Há mais de 20 anos, as organizações que compõem o Fórum para a Conservação do Mar Patagônico vêm trabalhando juntas para enfrentar essas ameaças por meio de estratégias concretas e colaborativas. Entre suas principais linhas de ação estão a promoção e o fortalecimento de Áreas Marinhas Protegidas sob um enfoque de gestão adaptativa; a promoção de políticas públicas e iniciativas de educação ambiental para reduzir a poluição por plásticos, especialmente a proveniente da pesca; a capacitação de gestores marinhos comprometidos com a conservação, por meio da Escola de Gestores de Áreas Marinhas Protegidas, que busca fortalecer as capacidades daqueles que implementam estratégias-chave em locais de alta importância ecológica; entre outras ações que buscam mitigar as ameaças que fragmentam e degradam a resiliência do Mar Patagônico e suas áreas de influência. Essas ações visam não apenas proteger espécies emblemáticas, mas também garantir a saúde e a resiliência do ecossistema marinho como um todo. Diante de um cenário de crescente pressão sobre o oceano, o Fórum propõe avançar em direção a soluções coletivas, baseadas em evidências científicas e no trabalho conjunto entre organizações, comunidades costeiras e tomadores de decisão.
Um chamado para olhar além da superfície
Diante do avanço das ameaças, olhar para o mar com outros olhos significa reconhecer que seu destino está entrelaçado com o nosso. As transformações que vivenciamos em terra firme também ocorrem nas profundezas do oceano. Por esse motivo, a construção de uma cidadania comprometida com o seu cuidado requer aproximar a ciência das pessoas, tornando visível o que está em risco e gerando experiências que mobilizem.

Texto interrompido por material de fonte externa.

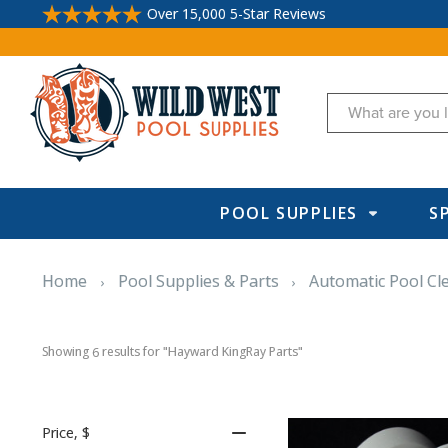
Over 15,000 5-Star Reviews
Search
POOL SUPPLIES
S
Home
Pool Supplies & Parts
Automatic Pool Cl
Showing 
 results for "Hayward KingRay Parts"
6
Price
, $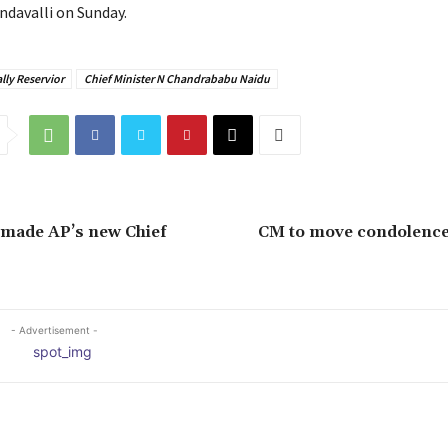
ndavalli on Sunday.
lly Reservior
Chief Minister N Chandrababu Naidu
 made AP’s new Chief
CM to move condolence
- Advertisement -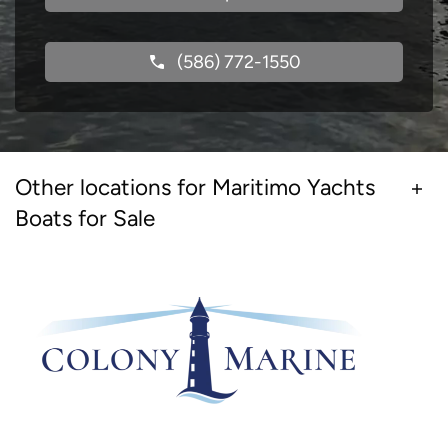
(586) 772-1550
Other locations for Maritimo Yachts
Boats for Sale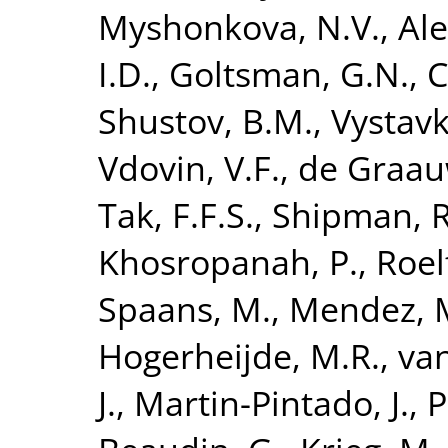
Myshonkova, N.V.
,
Ale
I.D.
,
Goltsman, G.N.
,
C
Shustov, B.M.
,
Vystavk
Vdovin, V.F.
,
de Graau
Tak, F.F.S.
,
Shipman, R
Khosropanah, P.
,
Roel
Spaans, M.
,
Mendez, 
Hogerheijde, M.R.
,
van
J.
,
Martin-Pintado, J.
,
P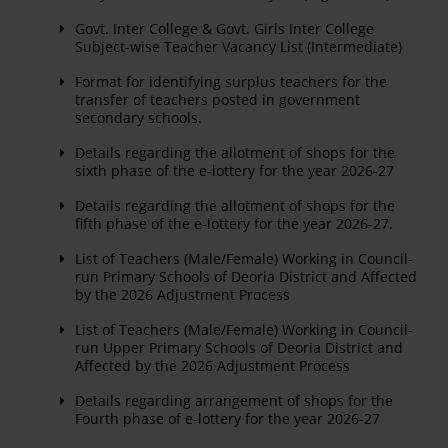
Govt. Inter College & Govt. Girls Inter College
Subject-wise Teacher Vacancy List (Intermediate)
Format for identifying surplus teachers for the
transfer of teachers posted in government
secondary schools.
Details regarding the allotment of shops for the
sixth phase of the e-lottery for the year 2026-27
Details regarding the allotment of shops for the
fifth phase of the e-lottery for the year 2026-27.
List of Teachers (Male/Female) Working in Council-
run Primary Schools of Deoria District and Affected
by the 2026 Adjustment Process
List of Teachers (Male/Female) Working in Council-
run Upper Primary Schools of Deoria District and
Affected by the 2026 Adjustment Process
Details regarding arrangement of shops for the
Fourth phase of e-lottery for the year 2026-27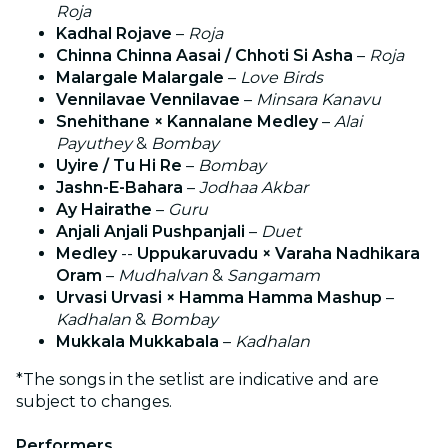
Roja
Kadhal Rojave
–
Roja
Chinna Chinna Aasai / Chhoti Si Asha
–
Roja
Malargale Malargale
–
Love Birds
Vennilavae Vennilavae
–
Minsara Kanavu
Snehithane × Kannalane Medley
–
Alai
Payuthey
&
Bombay
Uyire / Tu Hi Re
–
Bombay
Jashn-E-Bahara
–
Jodhaa Akbar
Ay Hairathe
–
Guru
Anjali Anjali Pushpanjali
–
Duet
Medley
--
Uppukaruvadu × Varaha Nadhikara
Oram
–
Mudhalvan
&
Sangamam
Urvasi Urvasi × Hamma Hamma Mashup
–
Kadhalan
&
Bombay
Mukkala Mukkabala
–
Kadhalan
*The songs in the setlist are indicative and are
subject to changes.
Performers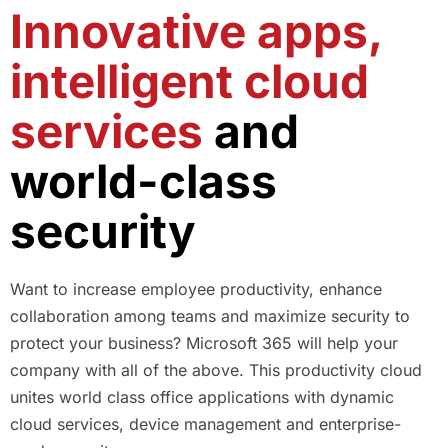
Innovative apps,
intelligent cloud
services
and
world-class
security
Want to increase employee productivity, enhance
collaboration among teams and maximize security to
protect your business? Microsoft 365 will help your
company with all of the above. This productivity cloud
unites world class office applications with dynamic
cloud services, device management and enterprise-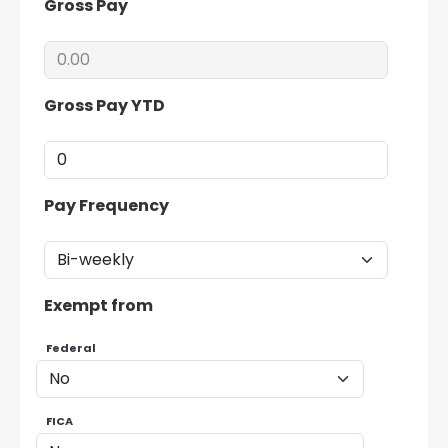
Gross Pay
Gross Pay YTD
Pay Frequency
Exempt from
Federal
FICA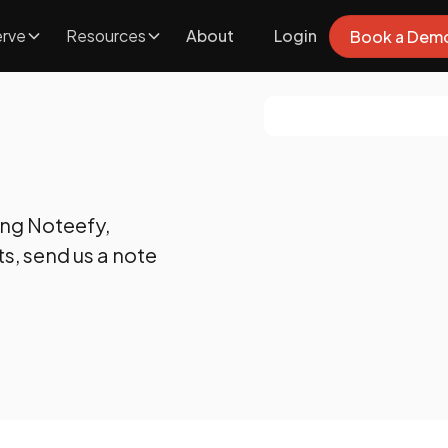
rve
Resources
About
Login
Book a Dem
ing Noteefy,
s, send us a note
FAQS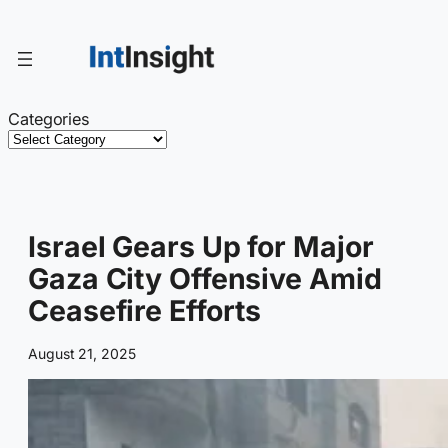
Skip
to
content
Categories
Israel Gears Up for Major
Gaza City Offensive Amid
Ceasefire Efforts
August 21, 2025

A conservação do Mar Patagônico não é uma tarefa exclusiva de cientistas ou governos: é uma responsabilidade compartilhada que começa com o conhecimento, a compreensão e a ação. Em um momento em que o oceano parece distante, estamos comprometidos com novas formas de conexão que aumentam a conscientização e mantêm viva a possibilidade de um futuro com mares saudáveis, diversificados e cheios de vida.